Posted by: Mark Drummond | November 8, 2014 4:26 PM
FNORD - were these reprinted in the Captain Britain trade paperbacks?
Posted by: clyde | February 14, 2015 8:42 PM
Yes. I initially reviewed these issues from the Marvel Tales reprints and i've now gone back and added to the entry after going through the deluxe hardcover trades. The trades also reprint the Marvel Tales version in the back of the first volume.
Posted by: fnord12 | February 14, 2015 11:53 PM
For whatever reason, Claremont just isn't a great fit with Captain Britan IMO. I first met the character in his Marvel Team-Up appearance (by Claremont, of course) and it never once crossed my mind that Claremont could have previous experience with it.
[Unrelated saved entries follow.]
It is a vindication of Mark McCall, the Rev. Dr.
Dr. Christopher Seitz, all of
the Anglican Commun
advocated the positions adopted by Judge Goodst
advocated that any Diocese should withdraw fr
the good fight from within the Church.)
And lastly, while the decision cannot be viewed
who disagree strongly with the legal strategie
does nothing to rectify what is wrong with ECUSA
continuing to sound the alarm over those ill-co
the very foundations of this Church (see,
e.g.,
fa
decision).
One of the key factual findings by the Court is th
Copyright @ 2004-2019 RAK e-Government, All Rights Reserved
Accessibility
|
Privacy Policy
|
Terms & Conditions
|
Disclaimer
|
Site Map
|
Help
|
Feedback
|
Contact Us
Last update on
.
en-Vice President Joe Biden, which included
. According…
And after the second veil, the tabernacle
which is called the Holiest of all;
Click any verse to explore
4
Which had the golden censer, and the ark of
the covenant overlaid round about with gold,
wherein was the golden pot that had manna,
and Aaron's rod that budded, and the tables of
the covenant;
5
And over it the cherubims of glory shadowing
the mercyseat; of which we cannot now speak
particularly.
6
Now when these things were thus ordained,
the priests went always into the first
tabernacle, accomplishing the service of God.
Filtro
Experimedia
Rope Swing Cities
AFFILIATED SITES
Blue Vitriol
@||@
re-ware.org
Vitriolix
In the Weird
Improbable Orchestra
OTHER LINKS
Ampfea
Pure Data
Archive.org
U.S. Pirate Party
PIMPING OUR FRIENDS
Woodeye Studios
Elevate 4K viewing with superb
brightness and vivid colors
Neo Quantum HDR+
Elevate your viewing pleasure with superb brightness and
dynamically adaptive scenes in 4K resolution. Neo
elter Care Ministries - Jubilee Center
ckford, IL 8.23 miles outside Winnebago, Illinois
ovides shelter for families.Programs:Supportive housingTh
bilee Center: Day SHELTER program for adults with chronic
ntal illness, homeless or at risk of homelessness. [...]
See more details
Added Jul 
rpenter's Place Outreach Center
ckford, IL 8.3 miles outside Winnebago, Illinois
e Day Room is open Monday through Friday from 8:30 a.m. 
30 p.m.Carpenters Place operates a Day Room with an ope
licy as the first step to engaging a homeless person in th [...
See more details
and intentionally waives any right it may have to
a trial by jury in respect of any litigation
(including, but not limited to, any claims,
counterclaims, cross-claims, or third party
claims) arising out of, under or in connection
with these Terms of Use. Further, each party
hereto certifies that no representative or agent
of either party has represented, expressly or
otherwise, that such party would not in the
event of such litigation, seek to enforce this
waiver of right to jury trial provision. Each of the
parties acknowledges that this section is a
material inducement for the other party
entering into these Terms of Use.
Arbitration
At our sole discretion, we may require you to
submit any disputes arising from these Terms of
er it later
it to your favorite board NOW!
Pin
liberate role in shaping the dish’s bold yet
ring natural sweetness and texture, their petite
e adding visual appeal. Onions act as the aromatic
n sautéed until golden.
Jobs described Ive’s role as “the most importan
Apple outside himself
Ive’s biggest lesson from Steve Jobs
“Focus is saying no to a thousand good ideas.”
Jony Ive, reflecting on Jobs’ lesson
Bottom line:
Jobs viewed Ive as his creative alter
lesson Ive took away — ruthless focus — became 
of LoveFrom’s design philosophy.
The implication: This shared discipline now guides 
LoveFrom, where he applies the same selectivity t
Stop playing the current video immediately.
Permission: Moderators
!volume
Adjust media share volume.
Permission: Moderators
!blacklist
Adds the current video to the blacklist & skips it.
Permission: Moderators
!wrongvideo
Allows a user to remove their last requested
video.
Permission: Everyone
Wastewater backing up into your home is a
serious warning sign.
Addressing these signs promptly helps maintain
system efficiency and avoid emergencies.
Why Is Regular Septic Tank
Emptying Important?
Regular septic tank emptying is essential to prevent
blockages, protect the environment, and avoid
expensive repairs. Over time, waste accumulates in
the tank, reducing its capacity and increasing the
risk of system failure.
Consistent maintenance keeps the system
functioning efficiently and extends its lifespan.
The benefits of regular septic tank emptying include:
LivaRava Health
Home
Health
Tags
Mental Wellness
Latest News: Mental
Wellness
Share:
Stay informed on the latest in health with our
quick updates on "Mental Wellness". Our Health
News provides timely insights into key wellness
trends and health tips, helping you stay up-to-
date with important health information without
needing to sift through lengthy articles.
I vividly remember finding Captain Britain an exciting character, and hoping to soon find more stories with him. Stories that I just assumed outright to be by someone else as opposed to Claremont, who gave me a subtle yet powerful vibe of handling someone else's character.
I guess I'm not much of a comicbook facts paranormal.
Posted by: Luis Dantas | February 15, 2015 4:20 AM
Technically Claremont IS British but he moved away from Britain when he was a child.
Posted by: Michael | February 15, 2015 9:01 AM
These were before my time to be buying the weeklies, but I probably would have if I was 10 years older. Then I'd have dropped it when it went black-and-white, as I did with other Marvel UK weeklies in the '80s. Fortunately, Secret Wars (and SWII) and Spider-Man of that era were all done in colour.